The Island Plan is a two-year planning project, which is described as an effort to achieve public commitment to bold, achievable solutions.
John Abrams, president of South Mountain Company, a West Tisbury residential development and construction firm, chaired the livelihood and commerce work group. He said the most rewarding part of the experience was hearing from a wide range of people, including farmers, fishermen, healthcare workers, school officials, entrepreneurs, and others.
"We really heard," said Mr. Abrams, "not only what their needs are, but what their vision for the future was."

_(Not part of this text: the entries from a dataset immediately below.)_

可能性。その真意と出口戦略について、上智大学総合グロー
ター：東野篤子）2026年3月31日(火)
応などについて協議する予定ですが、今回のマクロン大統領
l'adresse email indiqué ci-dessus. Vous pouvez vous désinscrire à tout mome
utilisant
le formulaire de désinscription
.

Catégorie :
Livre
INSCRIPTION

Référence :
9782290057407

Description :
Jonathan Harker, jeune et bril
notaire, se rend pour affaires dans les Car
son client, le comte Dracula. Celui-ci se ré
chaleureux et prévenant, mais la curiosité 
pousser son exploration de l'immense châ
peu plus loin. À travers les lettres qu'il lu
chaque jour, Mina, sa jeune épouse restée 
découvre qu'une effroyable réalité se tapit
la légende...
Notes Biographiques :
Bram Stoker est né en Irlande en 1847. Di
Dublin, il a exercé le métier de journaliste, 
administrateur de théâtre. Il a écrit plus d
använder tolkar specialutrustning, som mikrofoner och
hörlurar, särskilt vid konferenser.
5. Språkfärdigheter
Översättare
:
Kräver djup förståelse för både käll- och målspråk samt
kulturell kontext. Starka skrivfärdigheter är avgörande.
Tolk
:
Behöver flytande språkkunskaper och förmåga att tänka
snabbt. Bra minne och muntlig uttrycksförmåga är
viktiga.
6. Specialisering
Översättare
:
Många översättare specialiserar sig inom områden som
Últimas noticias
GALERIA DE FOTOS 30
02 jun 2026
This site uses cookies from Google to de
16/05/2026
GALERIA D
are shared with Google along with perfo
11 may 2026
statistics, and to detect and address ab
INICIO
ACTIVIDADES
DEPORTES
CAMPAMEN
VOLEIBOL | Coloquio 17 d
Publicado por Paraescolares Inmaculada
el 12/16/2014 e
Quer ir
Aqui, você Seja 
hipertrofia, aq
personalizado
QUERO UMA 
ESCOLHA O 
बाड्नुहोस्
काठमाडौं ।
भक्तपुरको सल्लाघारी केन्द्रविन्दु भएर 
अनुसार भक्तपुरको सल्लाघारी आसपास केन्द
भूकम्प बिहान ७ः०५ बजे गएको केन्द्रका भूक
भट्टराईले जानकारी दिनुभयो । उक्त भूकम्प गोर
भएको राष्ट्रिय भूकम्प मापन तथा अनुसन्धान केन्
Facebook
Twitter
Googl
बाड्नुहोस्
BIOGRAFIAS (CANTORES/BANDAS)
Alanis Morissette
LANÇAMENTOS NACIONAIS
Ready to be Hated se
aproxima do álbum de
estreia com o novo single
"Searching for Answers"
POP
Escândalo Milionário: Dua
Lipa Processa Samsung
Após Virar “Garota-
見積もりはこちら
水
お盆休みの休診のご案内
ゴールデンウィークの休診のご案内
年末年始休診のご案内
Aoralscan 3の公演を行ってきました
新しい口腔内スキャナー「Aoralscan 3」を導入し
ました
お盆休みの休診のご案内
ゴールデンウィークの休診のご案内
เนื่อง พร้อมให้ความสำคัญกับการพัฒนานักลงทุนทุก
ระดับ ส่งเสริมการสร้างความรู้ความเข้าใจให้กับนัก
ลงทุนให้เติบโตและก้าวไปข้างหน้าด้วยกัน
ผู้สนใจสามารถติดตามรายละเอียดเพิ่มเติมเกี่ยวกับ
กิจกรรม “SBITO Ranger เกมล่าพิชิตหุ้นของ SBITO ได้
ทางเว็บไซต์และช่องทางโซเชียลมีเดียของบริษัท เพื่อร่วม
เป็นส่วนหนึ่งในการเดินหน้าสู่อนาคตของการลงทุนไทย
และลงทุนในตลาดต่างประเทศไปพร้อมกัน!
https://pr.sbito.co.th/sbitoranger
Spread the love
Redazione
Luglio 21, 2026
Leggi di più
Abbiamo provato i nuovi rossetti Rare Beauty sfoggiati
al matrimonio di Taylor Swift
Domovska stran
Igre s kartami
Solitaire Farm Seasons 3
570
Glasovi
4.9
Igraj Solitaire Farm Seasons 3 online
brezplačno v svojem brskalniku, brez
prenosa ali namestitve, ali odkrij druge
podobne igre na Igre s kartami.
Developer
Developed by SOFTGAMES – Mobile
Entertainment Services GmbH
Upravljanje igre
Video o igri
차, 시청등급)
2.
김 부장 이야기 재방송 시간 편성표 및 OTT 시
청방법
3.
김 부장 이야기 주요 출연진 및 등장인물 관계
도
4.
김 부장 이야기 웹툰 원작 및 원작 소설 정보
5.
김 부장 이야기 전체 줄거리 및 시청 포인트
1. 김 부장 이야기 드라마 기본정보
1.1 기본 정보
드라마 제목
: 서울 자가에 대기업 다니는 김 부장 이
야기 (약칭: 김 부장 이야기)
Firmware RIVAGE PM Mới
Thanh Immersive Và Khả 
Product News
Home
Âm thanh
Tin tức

Mark London, executive director of the Martha's Vineyard Commission, anticipates that the preliminary recommendations will spark more discussion and provide some quantifiable business guidance for future entrepreneurs. "The expectation is not to all of a sudden find some magic piece of information," he said. "The aim is to flesh out and put some estimates on things we already had an inkling about. We thought it would be very useful for the community to have a very robust analysis. We hope that this can be the beginning of a discussion about the kind of future we want."
The report lists six economic objectives that guided the work group in its deliberations and recommendations, including:
- Emphasize initiatives that are environmentally benign or restorative.
- Find ways to provide "career path" jobs for the next generation.
- Expand the proportion of higher paying "living wage" jobs.
- Use the community's buying power to keep more dollars circulating within the local community.
- Create new "export" opportunities appropriate to the Vineyard.
- Strengthen and gradually re-align our economic activities.
Mr. Abrams cited the objective of community buying power, and keeping money circulating in the Island economy, as especially important to him. He said his number one priority is, "making more of our own energy, food, and essentials, all of which we can do, thereby controlling the cost." He was asked whether those things are economically feasible, and if so, why entrepreneurs are not stepping into the market in a bigger way.
"I don't think the market is preventing it - I think the market is always slow to find the very best routes," said Mr. Abrams. "There's a small but striking agriculture resurgence here. In general, when it comes to making it in the American economy today, people don't make much any more, people tend to rely on food that is shipped from 1,500 miles away. The market may not be serving us well.
"It's not like we should making our cars here. Obviously we will always be making lots of purchases away from here. But maybe we can even do better at that," said Mr. Abrams, citing buying cooperatives as one example of leveraging purchasing power.
The report lists what it calls "promising initiatives," intended to generate jobs, buy smart, help local entrepreneurs, and promote Martha's Vineyard, including:
- Create a world-class "heritage" tourism program.
- Develop new strategies to harness local renewable energy resources.
- Expand local agriculture and aquaculture.
- Consider "formula" business impact on Island character and economy.
- Encourage the business community to lead the celebration and support of the Island's beauty, heritage, and non-profit sector.
- Increase community awareness of the impact of purchasing decisions and create an integrated "buy local" campaign.
- Establish an Island-based buying cooperative to provide Island discounts for products and services that must be obtained off-Island.
- Provide entrepreneurial training, mentorship, and technical support to sole-proprietors and micro-businesses in the for-profit sector.
- Expand the physical and human infrastructure needed to develop the Island's capacity to export professional, scientific, technical, and waste management services and products.
- Create new financial mechanisms such as a revolving loan fund to promote investments in local enterprise.
- Encourage new opportunities for higher learning and continuing education.
- Optimize the environment for remote work and telecommuting.
- Strengthen the health and human service sector to meet the needs of an aging population and growing number of retirees.
- Establish and market a Martha's Vineyard "brand" based on our primary economic objectives.
Mr. London says, unlike other parts of the Island Plan, which focus on government policy, the suggestions in this report will need to be implemented by the private sector. He says the work group can be helpful somewhere in the middle ground between the obvious and the impossible.
"In some cases if it doesn't make sense, it's not going to happen," said Mr. London. "If it's so clearly obvious, presumably it's already happening. I think we're looking for the in-between ones. It may be a bit more complex, it may be beyond the individual capacity of the entrepreneur. Some pushing it forward might be all it needs. If one-third of them ended up happening, that would be pretty good."
Both Mr. London and Mr. Abrams acknowledge the danger of the report becoming an academic exercise that gathers dust on a shelf.
"How do we get out there in the community?" asked Mr. Abrams. "I don't know yet. I hope we will devote some serious attention to that. Right now we're trying to get some reaction and see if we can improve it. I think if we can keep working on this and measuring and seeing how well we do, and adjusting, if we can make it an iterative process, we may be able to keep it off the shelf."
The Island plan turns its attention next to further work on development and growth issues. A public forum on those topics is scheduled for August 27, at the Agricultural Hall in West Tisbury, at 7:30 pm.